L’ensemble a ensuite été distribué via des DVD sur toute l’étendue du territoire national, mais également en ligne. En Côte d’Ivoire, les capsules vidéo ont plutôt été diffusées à la télévision nationale, mais aussi sur les plateformes ecole-ci.online et maformationenligne.cpntic.ci. La radio et la télévision ont aussi permis aux apprenants de suivre les cours au Ghana et dans d’autres pays du continent.
On le remarque, l’usage des nouvelles technologies a été assez marginal et s’est surtout limité à l’enseignement supérieur avec l’utilisation de logiciels de visioconférence. Là encore, un sondage de l’UNESCO auprès des étudiants d’Afrique subsaharienne révèle que seulement 39 % d’entre eux étaient inscrits dans des établissements ayant mis en place des solutions d’apprentissage à distance.
Même tendance aux niveaux inférieurs avec une autre enquête de l’organisation onusienne dans six pays d’Afrique subsaharienne. Au Burkina Faso, au Malawi, au Mali, en Ouganda, au Nigeria et en Éthiopie, les applications d’edtech mobiles étaient « l’approche d’apprentissage à distance la moins répandue ».
Seuls 12 et 17 % des apprenants l’ont utilisé au Nigeria et en Éthiopie, contre pratiquement aucun dans les autres pays susmentionnés.
Ce faible recours à des plateformes numériques peut s’expliquer par certaines des difficultés communes à toutes les initiatives numériques en Afrique. Il s’agit par exemple du faible taux de pénétration du smartphone (plus de la moitié des Africains ne’en possèdent pas d’après l’Association mondiale des opérateurs de téléphonie, GSMA).
Le coût de l’appareil ne devrait en outre pas améliorer à moyen terme cette statistique puisqu’il faut débourser en moyenne 62 $ pour se le procurer, d’après un rapport de 2020 de l’Alliance for Affordable Internet (A4AI). Cela représentait 62,8 % du revenu national brut mensuel par habitant…
« Avoir un accès Internet de bonne qualité peut représenter jusqu’à 60 % voire même 70 % du SMIG. Le fait de gagner par exemple 60 000 francs CFA et de vouloir accéder à la fibre optique en déboursant 30000 francs CFA relève de l’impossible », précise Abossé Akue-Kpakpo, directeur de l’Économie numérique à la Commission de l’Union économique et monétaire ouest-africaine (UEMOA), relayé par CEO Afrique.
S’adapter pour prospérer
Pour surmonter les obstacles à l’émergence de l’edtech en Afrique, le rôle des gouvernants n’est plus à souligner.
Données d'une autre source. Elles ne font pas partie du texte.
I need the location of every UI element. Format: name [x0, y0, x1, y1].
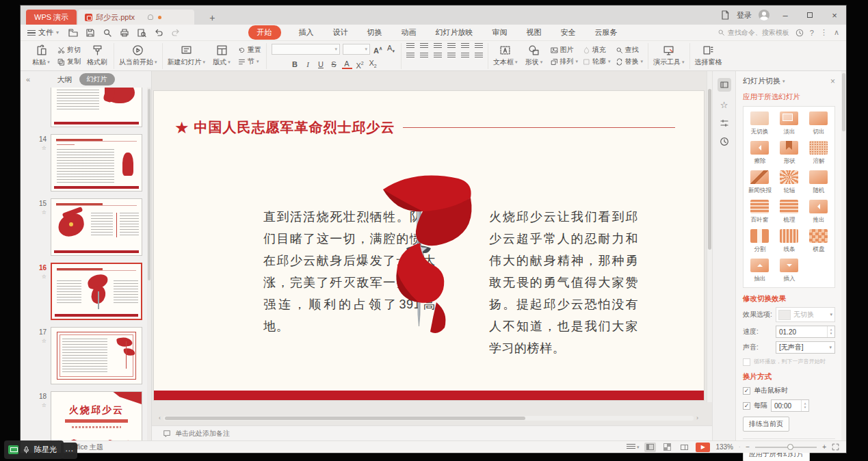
scrollbar-thumb[interactable]	[842, 73, 845, 131]
view-reading-button[interactable]	[679, 443, 690, 452]
effect-insert[interactable]: 插入	[774, 259, 804, 283]
text-direction-icon[interactable]	[475, 43, 483, 49]
chevron-down-icon[interactable]: ▾	[782, 79, 785, 84]
effect-pull[interactable]: 抽出	[745, 259, 774, 283]
decrease-indent-icon[interactable]	[434, 43, 442, 49]
cut-button[interactable]: 剪切	[57, 45, 81, 55]
tab-slideshow[interactable]: 幻灯片放映	[434, 25, 475, 40]
auto-advance-checkbox[interactable]: ✓	[743, 402, 750, 410]
textbox-button[interactable]: 文本框▾	[493, 44, 518, 67]
arrange-button[interactable]: 排列▾	[551, 57, 579, 66]
paste-button[interactable]: 粘贴▾	[29, 44, 53, 67]
section-button[interactable]: 节▾	[238, 57, 261, 66]
login-label[interactable]: 登录	[737, 10, 752, 21]
effect-blinds[interactable]: 百叶窗	[745, 200, 774, 224]
command-search[interactable]: 查找命令、搜索模板	[718, 28, 789, 38]
scrollbar-track[interactable]	[163, 416, 694, 421]
document-icon[interactable]	[720, 10, 730, 20]
effect-lines[interactable]: 线条	[774, 229, 804, 254]
slideshow-button[interactable]: ▶	[696, 443, 710, 452]
file-menu[interactable]: 文件 ▾	[27, 27, 59, 38]
pane-transition-icon[interactable]	[718, 78, 731, 92]
panel-scrollbar[interactable]	[841, 71, 846, 440]
tab-insert[interactable]: 插入	[298, 25, 315, 40]
maximize-button[interactable]	[801, 6, 819, 24]
scrollbar-thumb[interactable]	[165, 417, 525, 420]
tab-review[interactable]: 审阅	[491, 25, 509, 40]
effect-shape[interactable]: 形状	[774, 141, 804, 166]
pane-animation-icon[interactable]: ☆	[720, 101, 728, 109]
increase-font-button[interactable]: A∧	[373, 44, 383, 55]
find-button[interactable]: 查找	[616, 45, 644, 55]
fill-button[interactable]: 填充	[583, 45, 611, 55]
align-left-icon[interactable]	[406, 53, 415, 59]
more-menu-icon[interactable]: ⋮	[820, 28, 828, 37]
print-icon[interactable]	[120, 28, 129, 38]
tab-home[interactable]: 开始	[248, 25, 281, 40]
slides-tab[interactable]: 幻灯片	[79, 73, 115, 85]
on-click-checkbox[interactable]: ✓	[743, 387, 750, 395]
notes-toggle-button[interactable]: ▾	[627, 444, 640, 450]
vertical-scrollbar[interactable]	[707, 71, 712, 402]
increase-indent-icon[interactable]	[447, 43, 456, 49]
fit-screen-icon[interactable]	[832, 443, 839, 451]
outline-tab[interactable]: 大纲	[57, 75, 73, 85]
red-flag-sword-image[interactable]	[356, 168, 482, 345]
effect-wheel[interactable]: 轮辐	[774, 170, 804, 195]
shapes-button[interactable]: 形状▾	[523, 44, 546, 67]
tab-design[interactable]: 设计	[332, 25, 350, 40]
collapse-ribbon-icon[interactable]: ∧	[834, 28, 839, 37]
slide-thumbnail-15[interactable]	[51, 198, 142, 256]
spinner[interactable]: ∧▾	[801, 400, 808, 411]
effect-wipe[interactable]: 擦除	[745, 141, 774, 166]
panel-close-icon[interactable]: ×	[830, 77, 835, 86]
zoom-slider-knob[interactable]	[787, 444, 793, 450]
close-button[interactable]: ×	[826, 6, 843, 24]
align-right-icon[interactable]	[434, 53, 442, 59]
justify-icon[interactable]	[447, 53, 456, 59]
distribute-icon[interactable]	[461, 53, 469, 59]
new-slide-button[interactable]: 新建幻灯片▾	[168, 44, 206, 67]
avatar[interactable]	[759, 10, 770, 21]
spinner[interactable]: ∧▾	[827, 326, 834, 337]
slide-thumbnail-17[interactable]	[51, 327, 142, 384]
pane-history-icon[interactable]	[720, 137, 729, 146]
rehearse-button[interactable]: 排练当前页	[743, 417, 789, 432]
start-from-current-button[interactable]: 从当前开始▾	[119, 44, 157, 67]
zoom-out-button[interactable]: −	[746, 443, 750, 451]
selection-pane-button[interactable]: 选择窗格	[695, 44, 722, 67]
effect-newsflash[interactable]: 新闻快报	[745, 170, 774, 195]
slide-title[interactable]: 中国人民志愿军革命烈士邱少云	[194, 118, 395, 137]
slides-panel-scrollbar[interactable]	[147, 88, 151, 440]
sound-select[interactable]: [无声音] ▾	[776, 341, 835, 354]
overlay-more-button[interactable]: ⋯	[61, 443, 77, 459]
new-tab-button[interactable]: +	[204, 12, 220, 25]
layout-button[interactable]: 版式▾	[210, 44, 233, 67]
view-sorter-button[interactable]	[661, 443, 673, 452]
undo-icon[interactable]	[154, 28, 163, 38]
copy-button[interactable]: 复制	[57, 57, 81, 66]
effect-push[interactable]: 推出	[804, 200, 833, 224]
scroll-left-icon[interactable]: ‹	[159, 414, 161, 421]
font-size-combo[interactable]: ▾	[343, 44, 370, 55]
effect-fade[interactable]: 淡出	[774, 111, 804, 136]
font-family-combo[interactable]: ▾	[272, 44, 340, 55]
zoom-slider[interactable]	[755, 447, 817, 448]
redo-icon[interactable]	[171, 28, 181, 38]
subscript-button[interactable]: X2	[368, 58, 378, 71]
document-tab[interactable]: 邱少云.pptx	[78, 10, 194, 25]
view-normal-button[interactable]	[644, 443, 656, 452]
font-color-button[interactable]: A	[342, 60, 352, 69]
tab-animations[interactable]: 动画	[400, 25, 418, 40]
search-icon[interactable]	[103, 28, 112, 38]
help-icon[interactable]: ?	[810, 29, 814, 37]
effect-comb[interactable]: 梳理	[774, 200, 804, 224]
format-painter-button[interactable]: 格式刷	[86, 44, 109, 67]
scrollbar-thumb[interactable]	[708, 89, 711, 250]
effect-option-select[interactable]: 无切换 ▾	[776, 307, 835, 322]
app-tab-wps[interactable]: WPS 演示	[26, 10, 77, 25]
slide-thumbnail-13[interactable]	[51, 88, 142, 127]
present-tools-button[interactable]: 演示工具▾	[653, 44, 685, 67]
loop-checkbox[interactable]	[743, 358, 750, 366]
tab-security[interactable]: 安全	[560, 25, 577, 40]
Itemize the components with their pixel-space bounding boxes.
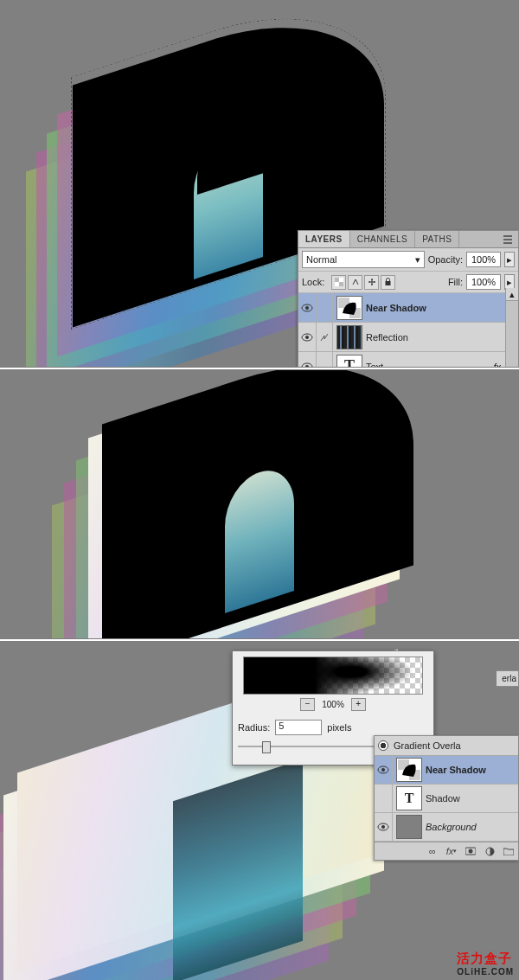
zoom-out-button[interactable]: − bbox=[300, 698, 315, 711]
layer-thumbnail[interactable] bbox=[396, 758, 422, 782]
layer-thumbnail[interactable] bbox=[336, 296, 362, 320]
layer-thumbnail[interactable] bbox=[396, 815, 422, 839]
blend-opacity-row: Normal ▾ Opacity: 100% ▸ bbox=[298, 248, 518, 272]
opacity-label: Opacity: bbox=[428, 254, 463, 265]
tutorial-step-2 bbox=[0, 370, 519, 638]
layer-thumbnail[interactable] bbox=[336, 325, 362, 349]
radius-unit: pixels bbox=[327, 722, 351, 733]
lock-transparency-icon[interactable] bbox=[331, 275, 346, 290]
visibility-toggle[interactable] bbox=[298, 323, 317, 351]
svg-point-19 bbox=[381, 825, 385, 829]
radius-label: Radius: bbox=[238, 722, 270, 733]
blur-preview[interactable] bbox=[243, 657, 423, 695]
clip-indicator[interactable] bbox=[317, 323, 333, 351]
tutorial-step-1: LAYERS CHANNELS PATHS Normal ▾ Opacity: … bbox=[0, 0, 519, 367]
layer-row-near-shadow[interactable]: Near Shadow bbox=[298, 293, 518, 323]
link-column[interactable] bbox=[317, 293, 333, 322]
radius-input[interactable]: 5 bbox=[275, 720, 322, 735]
layers-panel-fragment: Gradient Overla Near Shadow T Shadow Bac… bbox=[374, 735, 519, 861]
svg-point-12 bbox=[305, 365, 309, 368]
zoom-value: 100% bbox=[322, 700, 344, 709]
layer-name[interactable]: Near Shadow bbox=[426, 765, 518, 775]
zoom-in-button[interactable]: + bbox=[351, 698, 366, 711]
visibility-toggle[interactable] bbox=[298, 293, 317, 322]
svg-rect-1 bbox=[335, 278, 339, 282]
link-column[interactable] bbox=[317, 352, 333, 367]
tab-channels[interactable]: CHANNELS bbox=[350, 231, 415, 247]
layer-row-background[interactable]: Background bbox=[375, 813, 518, 842]
svg-point-14 bbox=[381, 768, 385, 772]
style-name: Gradient Overla bbox=[394, 740, 461, 751]
panel-menu-icon[interactable] bbox=[497, 231, 518, 247]
opacity-flyout-icon[interactable]: ▸ bbox=[504, 252, 515, 267]
lock-all-icon[interactable] bbox=[381, 275, 395, 290]
new-group-icon[interactable] bbox=[503, 845, 515, 857]
tutorial-step-3: − 100% + Radius: 5 pixels erla Gradient … bbox=[0, 642, 519, 980]
layers-panel: LAYERS CHANNELS PATHS Normal ▾ Opacity: … bbox=[298, 230, 519, 367]
tab-layers[interactable]: LAYERS bbox=[298, 231, 350, 247]
lock-fill-row: Lock: Fill: 100% ▸ bbox=[298, 272, 518, 293]
svg-rect-3 bbox=[386, 281, 391, 285]
tab-paths[interactable]: PATHS bbox=[415, 231, 459, 247]
chevron-down-icon: ▾ bbox=[415, 254, 420, 266]
slider-knob[interactable] bbox=[262, 741, 271, 753]
layer-row-near-shadow[interactable]: Near Shadow bbox=[375, 756, 518, 785]
style-gradient-overlay-row[interactable]: Gradient Overla bbox=[375, 736, 518, 756]
fill-input[interactable]: 100% bbox=[466, 274, 501, 290]
add-mask-icon[interactable] bbox=[465, 845, 477, 857]
new-adjustment-icon[interactable] bbox=[484, 845, 496, 857]
layer-list: Near Shadow Reflection T Text fx ▸ bbox=[298, 293, 518, 367]
step-divider bbox=[0, 639, 519, 641]
layer-name[interactable]: Reflection bbox=[366, 332, 518, 343]
svg-point-10 bbox=[305, 336, 309, 339]
lock-position-icon[interactable] bbox=[364, 275, 379, 290]
panel-tabs: LAYERS CHANNELS PATHS bbox=[298, 231, 518, 248]
svg-point-21 bbox=[469, 849, 473, 854]
visibility-toggle[interactable] bbox=[375, 785, 393, 812]
opacity-input[interactable]: 100% bbox=[466, 252, 501, 267]
layer-name[interactable]: Background bbox=[426, 822, 518, 832]
link-layers-icon[interactable]: ∞ bbox=[426, 845, 439, 857]
visibility-toggle[interactable] bbox=[298, 352, 317, 367]
visibility-toggle[interactable] bbox=[375, 813, 393, 841]
panel-scrollbar[interactable]: ▴ ▾ bbox=[505, 288, 518, 367]
blend-mode-select[interactable]: Normal ▾ bbox=[302, 251, 425, 268]
svg-rect-2 bbox=[339, 282, 343, 286]
layer-row-reflection[interactable]: Reflection bbox=[298, 323, 518, 352]
lock-label: Lock: bbox=[302, 277, 324, 287]
svg-point-5 bbox=[305, 306, 309, 310]
radio-selected-icon[interactable] bbox=[378, 740, 388, 751]
step-divider bbox=[0, 368, 519, 369]
lock-pixels-icon[interactable] bbox=[348, 275, 362, 290]
panel-bottom-bar: ∞ fx▾ bbox=[375, 842, 518, 860]
layer-name[interactable]: Near Shadow bbox=[366, 303, 518, 313]
add-style-icon[interactable]: fx▾ bbox=[445, 845, 458, 857]
scroll-up-icon[interactable]: ▴ bbox=[506, 288, 518, 301]
text-layer-thumbnail[interactable]: T bbox=[336, 355, 362, 368]
layer-row-text[interactable]: T Text fx ▸ bbox=[298, 352, 518, 367]
layer-row-shadow[interactable]: T Shadow bbox=[375, 785, 518, 813]
fx-badge[interactable]: fx bbox=[488, 362, 506, 368]
blend-mode-value: Normal bbox=[306, 254, 336, 265]
visibility-toggle[interactable] bbox=[375, 756, 393, 784]
layer-name[interactable]: Text bbox=[366, 362, 488, 368]
fill-label: Fill: bbox=[448, 277, 463, 287]
layer-name[interactable]: Shadow bbox=[426, 793, 518, 804]
style-overlay-label-cut: erla bbox=[497, 670, 519, 687]
text-layer-thumbnail[interactable]: T bbox=[396, 786, 422, 810]
watermark: 活力盒子 OLiHE.COM bbox=[457, 951, 514, 977]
Ils doivent notamment œuvrer à l’amélioration de la couverture des infrastructures de télécommunication et sensibiliser les éducateurs et apprenants sur les bénéfices de la technologie. De leur côté, La GSMA et l’A4AI militent pour que ces efforts incluent aussi des mesures pour améliorer l’accessibilité des appareils mobiles.
Pour le moment, les start-up africaines actives dans l’edtech s’attèlent à mettre en place des dispositifs qui ne dépendent pas de ces aléas ou les contournent. Que ce soit avec les tablettes éducatives disposant de cours et exercices préenregistrés, du mode hors ligne permettant de poursuivre l’apprentissage sur les applications mobiles même sans accès à Internet ou du recours à des supports physiques comme des DVD ou des clés USB, l’adaptation aux réalités actuelles du continent sera la clé.